Muitas empresas pequenas descobrem que eram obrigadas a ter uma CIPA somente quando chega a notificação do Ministério do Trabalho ou quando acontece um acidente. Na maioria dos casos, não é descaso: é genuíno desconhecimento. E o problema é que a legislação não aceita essa justificativa como atenuante.

Se você nunca ouviu falar de CIPA, ou achou que isso era coisa de grande indústria, este artigo foi escrito para você.

O que é a CIPA e para que ela serve

CIPA significa COMISSÃO INTERNA DE PREVENÇÃO DE ACIDENTES E DE ASSÉDIO. É um grupo formado por representantes da empresa e dos próprios trabalhadores, com a função de identificar riscos no ambiente de trabalho, propor melhorias e criar uma ponte entre quem trabalha no chão de fábrica e quem toma decisões na gestão.
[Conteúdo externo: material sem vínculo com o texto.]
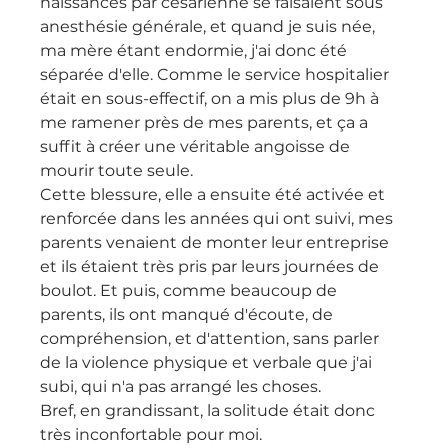
naissances par césarienne se faisaient sous 
anesthésie générale, et quand je suis née, 
ma mère étant endormie, j'ai donc été 
séparée d'elle. Comme le service hospitalier 
était en sous-effectif, on a mis plus de 9h à 
me ramener près de mes parents, et ça a 
suffit à créer une véritable angoisse de 
mourir toute seule. 
Cette blessure, elle a ensuite été activée et 
renforcée dans les années qui ont suivi, mes 
parents venaient de monter leur entreprise 
et ils étaient très pris par leurs journées de 
boulot. Et puis, comme beaucoup de 
parents, ils ont manqué d'écoute, de 
compréhension, et d'attention, sans parler 
de la violence physique et verbale que j'ai 
subi, qui n'a pas arrangé les choses.
Bref, en grandissant, la solitude était donc 
très inconfortable pour moi. 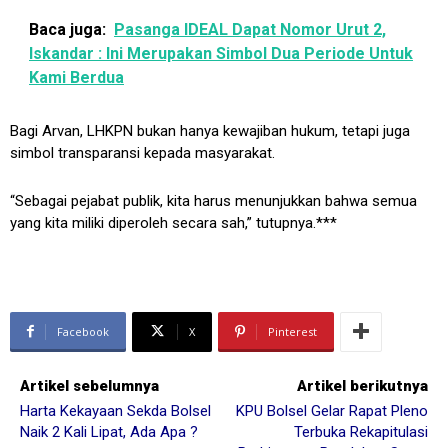
Baca juga:
Pasanga IDEAL Dapat Nomor Urut 2,
Iskandar : Ini Merupakan Simbol Dua Periode Untuk
Kami Berdua
Bagi Arvan, LHKPN bukan hanya kewajiban hukum, tetapi juga
simbol transparansi kepada masyarakat.
“Sebagai pejabat publik, kita harus menunjukkan bahwa semua
yang kita miliki diperoleh secara sah,” tutupnya.***
Facebook
X
Pinterest
Artikel sebelumnya
Artikel berikutnya
Harta Kekayaan Sekda Bolsel
KPU Bolsel Gelar Rapat Pleno
Naik 2 Kali Lipat, Ada Apa ?
Terbuka Rekapitulasi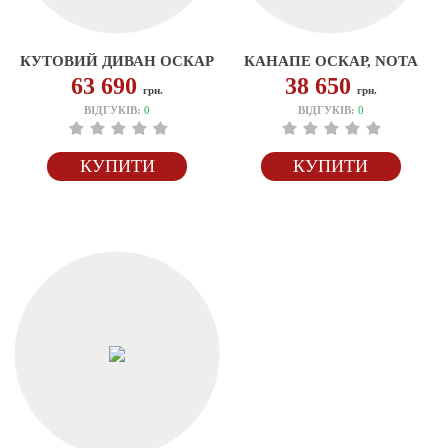
КУТОВИЙ ДИВАН ОСКАР
КАНАПЕ ОСКАР, NOTA
63 690
38 650
грн.
грн.
ВІДГУКІВ:
0
ВІДГУКІВ:
0
КУПИТИ
КУПИТИ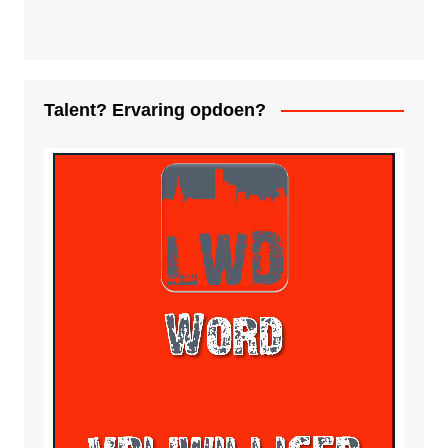
Talent? Ervaring opdoen?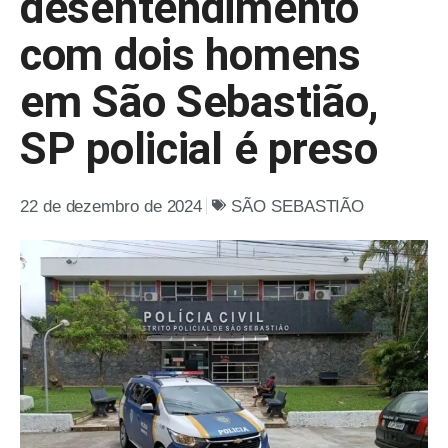
desentendimento
com dois homens
em São Sebastião,
SP policial é preso
22 de dezembro de 2024
SÃO SEBASTIÃO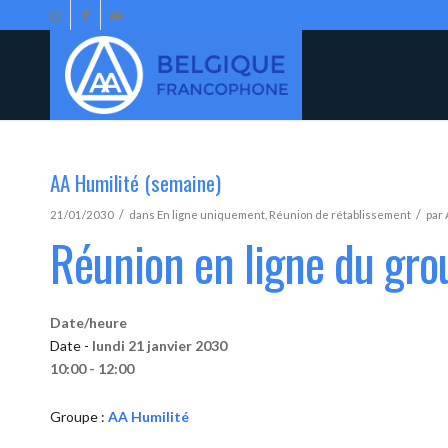
AA Humilité (semaine)
/
/
21/01/2030
dans
En ligne uniquement
,
Réunion de rétablissement
par
Réunion en ligne du gro
Date/heure
Date -
lundi 21 janvier 2030
10:00 - 12:00
Groupe :
AA Humilité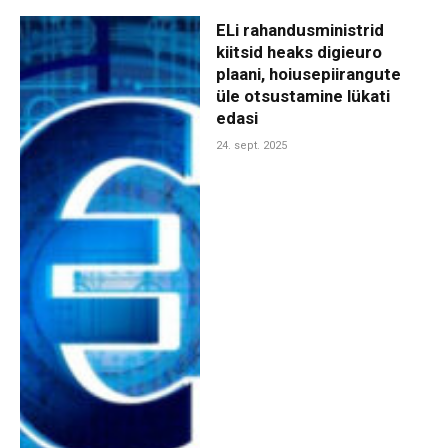
ELi rahandusministrid
kiitsid heaks digieuro
plaani, hoiusepiirangute
üle otsustamine lükati
edasi
24. sept. 2025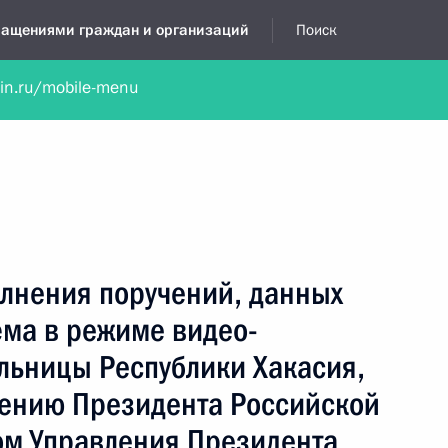
бращениями граждан и организаций
Поиск
lin.ru/mobile-menu
нта
Обратиться в устной форме
Новости
Обзоры обращени
я приёмная
июль, 2024
олнения поручений, данных
ёма в режиме видео-
льницы Республики Хакасия,
чению Президента Российской
м Управления Президента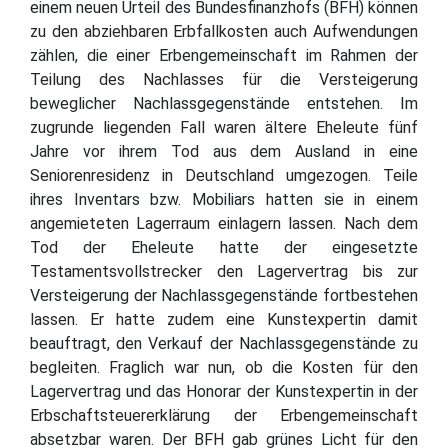
einem neuen Urteil des Bundesfinanzhofs (BFH) können
zu den abziehbaren Erbfallkosten auch Aufwendungen
zählen, die einer Erbengemeinschaft im Rahmen der
Teilung des Nachlasses für die Versteigerung
beweglicher Nachlassgegenstände entstehen. Im
zugrunde liegenden Fall waren ältere Eheleute fünf
Jahre vor ihrem Tod aus dem Ausland in eine
Seniorenresidenz in Deutschland umgezogen. Teile
ihres Inventars bzw. Mobiliars hatten sie in einem
angemieteten Lagerraum einlagern lassen. Nach dem
Tod der Eheleute hatte der eingesetzte
Testamentsvollstrecker den Lagervertrag bis zur
Versteigerung der Nachlassgegenstände fortbestehen
lassen. Er hatte zudem eine Kunstexpertin damit
beauftragt, den Verkauf der Nachlassgegenstände zu
begleiten. Fraglich war nun, ob die Kosten für den
Lagervertrag und das Honorar der Kunstexpertin in der
Erbschaftsteuererklärung der Erbengemeinschaft
absetzbar waren. Der BFH gab grünes Licht für den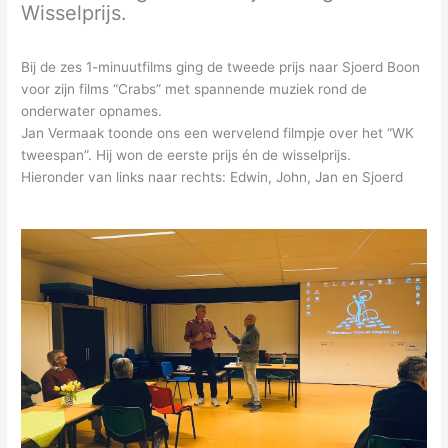
Wisselprijs.
Bij de zes 1-minuutfilms ging de tweede prijs naar Sjoerd Boon
voor zijn films “Crabs” met spannende muziek rond de
onderwater opnames.
Jan Vermaak toonde ons een wervelend filmpje over het “WK
tweespan”. Hij won de eerste prijs én de wisselprijs.
Hieronder van links naar rechts: Edwin, John, Jan en Sjoerd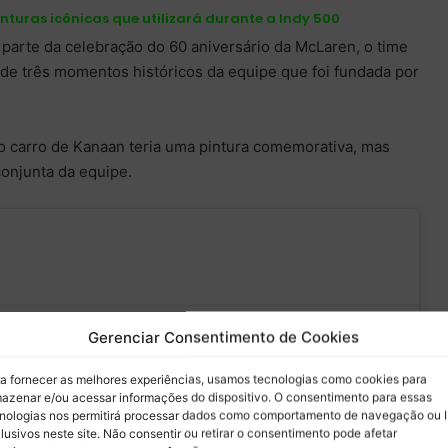
nturas icônicas que utilizará durante a Indy 500
parte da celebração do 60 aniversário da McLaren, o time
a de três momentos históricos da equipe que foi fundada por
o carro de Kanaan teria uma pintura comemorativa, mas
conjunta da equipe.
Laren's Triple Crown
Gerenciar Consentimento de Cookies
lebrated in three
— Arrow McLaren
a fornecer as melhores experiências, usamos tecnologias como cookies para
TUNNING
#INDY500
IndyCar Team
azenar e/ou acessar informações do dispositivo. O consentimento para essas
nologias nos permitirá processar dados como comportamento de navegação ou 
que para aceitar os cookies marketing e
veries! Bring on May,
(@ArrowMcLaren)
lusivos neste site. Não consentir ou retirar o consentimento pode afetar
ativar este conteúdo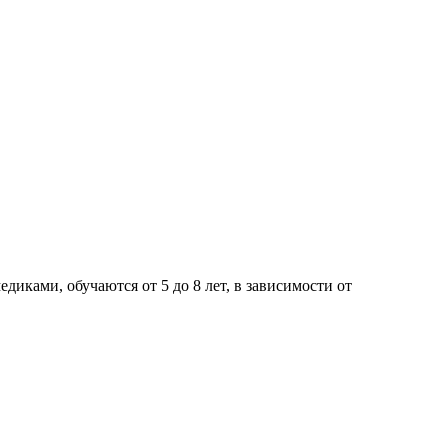
иками, обучаются от 5 до 8 лет, в зависимости от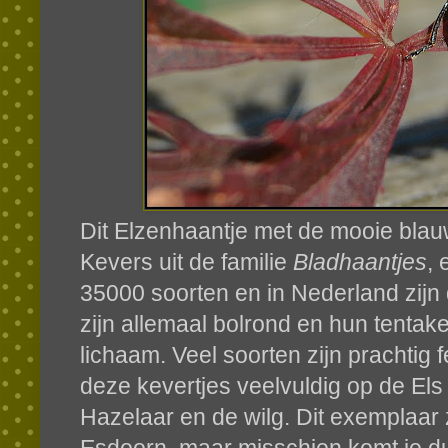
Dit Elzenhaantje met de mooie blau
Kevers uit de familie
Bladhaantjes
, 
35000 soorten en in Nederland zijn
zijn allemaal bolrond en hun tentake
lichaam. Veel soorten zijn prachtig 
deze kevertjes veelvuldig op de Els
Hazelaar en de wilg. Dit exemplaar 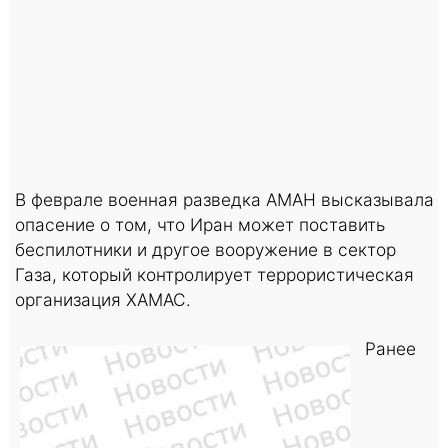
В феврале военная разведка АМАН высказывала
опасение о том, что Иран может поставить
беспилотники и другое вооружение в сектор
Газа, который контролирует террористическая
организация ХАМАС.
Ранее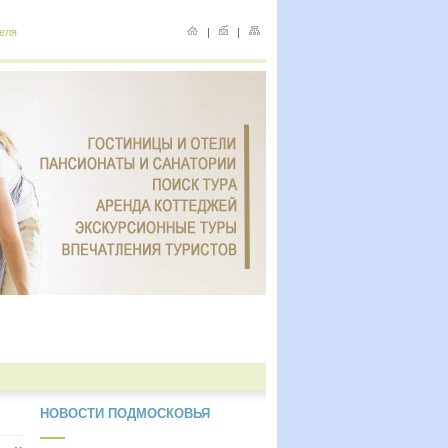
еля
|
|
НОВОСТИ ПОДМОСКОВЬЯ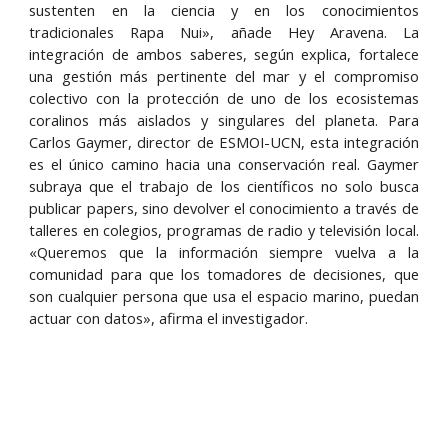
sustenten en la ciencia y en los conocimientos
tradicionales Rapa Nui», añade Hey Aravena. La
integración de ambos saberes, según explica, fortalece
una gestión más pertinente del mar y el compromiso
colectivo con la protección de uno de los ecosistemas
coralinos más aislados y singulares del planeta. Para
Carlos Gaymer, director de ESMOI-UCN, esta integración
es el único camino hacia una conservación real. Gaymer
subraya que el trabajo de los científicos no solo busca
publicar papers, sino devolver el conocimiento a través de
talleres en colegios, programas de radio y televisión local.
«Queremos que la información siempre vuelva a la
comunidad para que los tomadores de decisiones, que
son cualquier persona que usa el espacio marino, puedan
actuar con datos», afirma el investigador.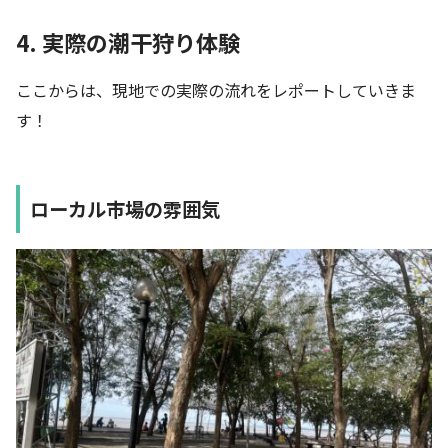
4. 実際の潮干狩り体験
ここからは、現地での実際の流れをレポートしていきま
す！
ローカル市場の雰囲気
Ela é regulamentada pela NR05 (Norma Regulamentadora número 5 do Ministério do Trabalho e Emprego) e existe desde a década de 1940. Não é novidade, mas ainda gera muita confusão.

Uma dúvida comum: CIPA e SESMT são a mesma coisa? Não. O SESMT (Serviço Especializado em Engenharia de Segurança e em Medicina do Trabalho) é formado por profissionais técnicos contratados pela empresa, como engenheiros e médicos do trabalho. A CIPA é uma comissão interna, composta pelos próprios colaboradores. Papéis diferentes, mas complementares.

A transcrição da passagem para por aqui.